John Terry reicht es: Obwohl er von einem Gericht freigesprochen wurde, ermittelt der englische Fußball-Verband weiter gegen ihn in der Rassismus-Affäre.

London. Verbittert und voller Vorwürfe gegen den eigenen Verband hat der ehemalige Kapitän John Terry seinen Rücktritt aus der englischen Nationalelf erklärt. „Ich habe das Gefühl, dass meine Position in der Nationalmannschaft unhaltbar geworden ist, nachdem die FA Schritte gegen mich eingeleitet hat in einem Verfahren, in dem ich vom Gericht freigesprochen worden bin“, erklärte Terry am späten Sonntagabend – was die FA zurückwies. „Ich kann nicht erkennen, warum wir seine Position im Team unhaltbar gemacht haben sollen“, sagte FA-Generalsekretär Alex Horne dem britischen Sender „Sky“.

Einen Tag vor seiner Anhörung in der Rassismus-Affäre durch die FA sorgte der 31 Jahre alte Verteidiger vom Champions-League-Sieger FC Chelsea für ein mittelschweres Erdbeben im englischen Fußball. Mit seinem Rückzug kam er wohl einem Rausschmiss zuvor.

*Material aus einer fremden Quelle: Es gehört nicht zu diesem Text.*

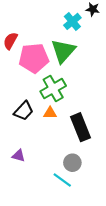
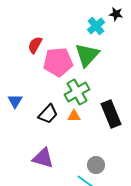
black rectangle: (81, 127) -> (111, 114), moved
purple triangle: (19, 156) -> (43, 158), size x1.6

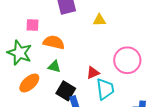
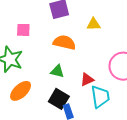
orange semicircle: (54, 42) -> (64, 42), moved
green triangle: (54, 67) -> (57, 71), moved

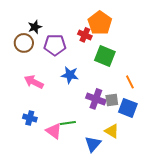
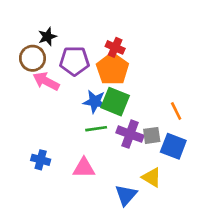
orange pentagon: (100, 23) -> (112, 69), moved
green square: (105, 56) -> (115, 102), moved
pink arrow: (34, 82) -> (46, 81), moved
green line: (68, 123) -> (96, 129), moved
pink triangle: (54, 131) -> (84, 168), moved, turned -36

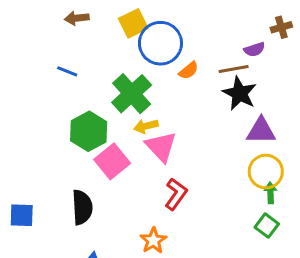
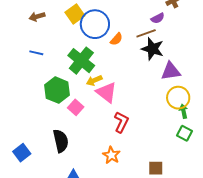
pink square: (112, 161) -> (76, 107), size x0.7
blue square: (22, 215) -> (22, 153), turned -30

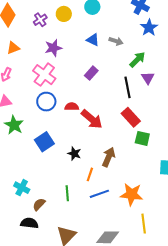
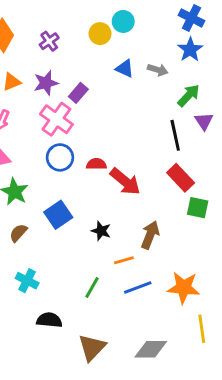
yellow circle: (64, 14) -> (100, 34), moved
blue star: (149, 28) -> (190, 50), moved
purple star: (53, 48) -> (46, 83), moved
purple rectangle: (91, 73) -> (78, 93), moved
orange line: (90, 174) -> (124, 260), turned 56
green line: (67, 193) -> (92, 287), turned 35
brown semicircle: (39, 204) -> (18, 233), moved
black semicircle: (29, 223) -> (49, 320), moved

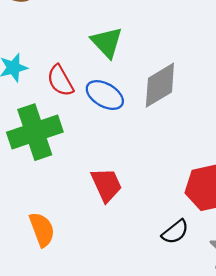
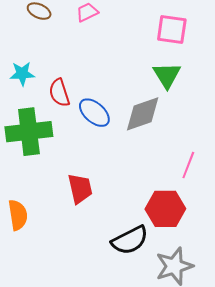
green triangle: (107, 42) -> (167, 75), moved
black semicircle: (175, 232) -> (130, 240), size x1.5

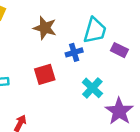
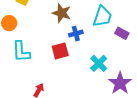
blue cross: (74, 52) -> (76, 34), moved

Nationaltrainer Roy Hodgson reagierte betroffen. „Natürlich bin ich enttäuscht, dass ich einen Spieler wie John mit seiner internationalen Erfahrung und seinen außergewöhnlichen Fähigkeiten verliere“, sagte der 65-Jährige am Montag in einer FA-Stellungnahme. Er werde nicht versuchen, Terry umzustimmen. „Ich hätte mir allerdings gewünscht, dass John vor seiner Ankündigung mit mir gesprochen hätte“, meinte Hodgson enttäuscht.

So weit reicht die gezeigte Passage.